One of the things I've thought about a lot lately with regards to mental illness is that it's all about arbitrary divisions. Everything's about where you fall on some spectrum or another. Confidence is good, to a point, and so is self-doubt. Success in life is, to me, all about finding balance. Every negative thought, feeling, and emotion has its roots in something good and necessary. We're only here to talk about this episode, to create art, to do whatever because we had ancestors somewhere along the line who were willing to kill to survive, rape to continue their bloodline, you name it. Rick could only get them to the detox place because of the same skills and knowledge that made him into kind of a dick. But remember that their adventure leading up to it was implied to be a heroic one?

I also thought there was an interesting underlying current about moral relativism. Towards the end, Rick says that "our toxins have as much a right to their world view as..." He's cut off by Morty slapping him, then saying that "obviously [his] version of health is a hell of a lot different from [Rick's]." Rick then wonders how the machine would know what "healthy" means?

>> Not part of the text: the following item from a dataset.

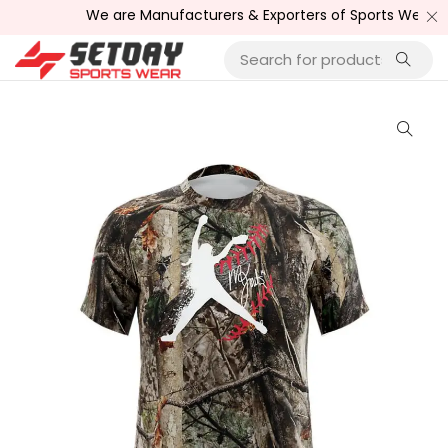
We are Manufacturers & Exporters of Sports Wear , Fitne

Free speech has been on our minds a lot lately, and one of the things with censorship is that it inherently involves making a moral judgment. If we want to censor something, we're saying that whatever the information content of that speech is morally unacceptable, and that it's morally unacceptable even to express it. Part of making a society work, of course, is figuring out a decision-making process for just this kind of question, i.e. what are the moral truths upon which we agree. The genius of liberalism (as that word was originally used) is a recognition that we're not all going to 100% agree on everything, and that this is okay; we'll only enforce what we can all agree on. But that same societal backlash against neo-Nazis is the same underlying impulse that was used against civil rights protests in the 1960s, against anti-government protests everyone on Earth, etc. A hammer doesn't suddenly work differently on one nail versus another.

What was so cool about Rick's line was that I, and I expect most people, had automatically inserted my own idea of what was "toxic" into what I imagined was removed from both Rick and Morty at the beginning of the episode. Toxic Rick became a cipher for our own views about what is toxic in a person (an especially apt choice of words, giving all the talk of "toxicity" online). But notice how one of the things that was actually removed was Rick's attachment to Morty? How after he was a "better" person he suddenly gave 0 fucks about his grandson's suffering? Few of us would've pictured that; if anything, we'd expect Rick to care more after being de-toxified. But Rick only respects rational things, and love is by its nature irrational. What Rick threw out is something most of us would choose not to, and when Toxic Rick converted the whole world there for a minute, it was based on his view (and so of course Rick's) idea of what was toxic.

So one of the big takeaways for me was to be careful about being so quick to decide what is healthy and what isn't.